[Items from a dataset]
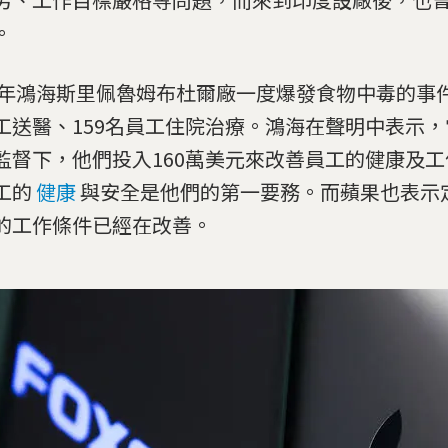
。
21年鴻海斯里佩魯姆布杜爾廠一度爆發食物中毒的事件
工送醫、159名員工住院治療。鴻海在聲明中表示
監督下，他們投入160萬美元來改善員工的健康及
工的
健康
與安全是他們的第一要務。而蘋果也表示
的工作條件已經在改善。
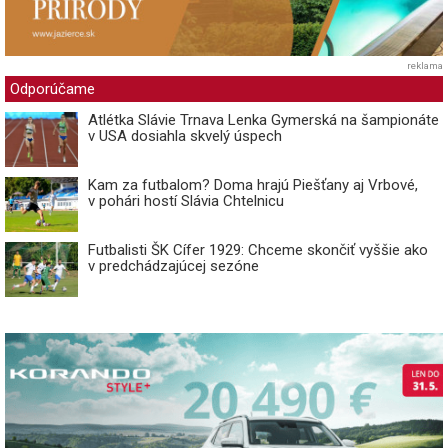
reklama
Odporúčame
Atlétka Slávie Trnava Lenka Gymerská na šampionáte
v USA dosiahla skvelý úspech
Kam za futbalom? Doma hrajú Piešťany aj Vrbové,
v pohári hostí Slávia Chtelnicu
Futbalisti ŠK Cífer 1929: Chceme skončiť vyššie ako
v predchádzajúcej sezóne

...

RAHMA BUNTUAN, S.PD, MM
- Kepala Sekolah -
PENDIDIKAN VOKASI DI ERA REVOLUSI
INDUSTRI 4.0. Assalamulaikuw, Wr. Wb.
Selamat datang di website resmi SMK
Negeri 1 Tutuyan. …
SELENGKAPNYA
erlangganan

(Task requirements): Transcribe the records above exactly, beginning at the line that contains "RAHMA BUNTUAN, S.PD, MM" and ending with the line that contains "erlangganan", both included, and nothing else.

(Problem solution):
RAHMA BUNTUAN, S.PD, MM
- Kepala Sekolah -
PENDIDIKAN VOKASI DI ERA REVOLUSI
INDUSTRI 4.0. Assalamulaikuw, Wr. Wb.
Selamat datang di website resmi SMK
Negeri 1 Tutuyan. …
SELENGKAPNYA
erlangganan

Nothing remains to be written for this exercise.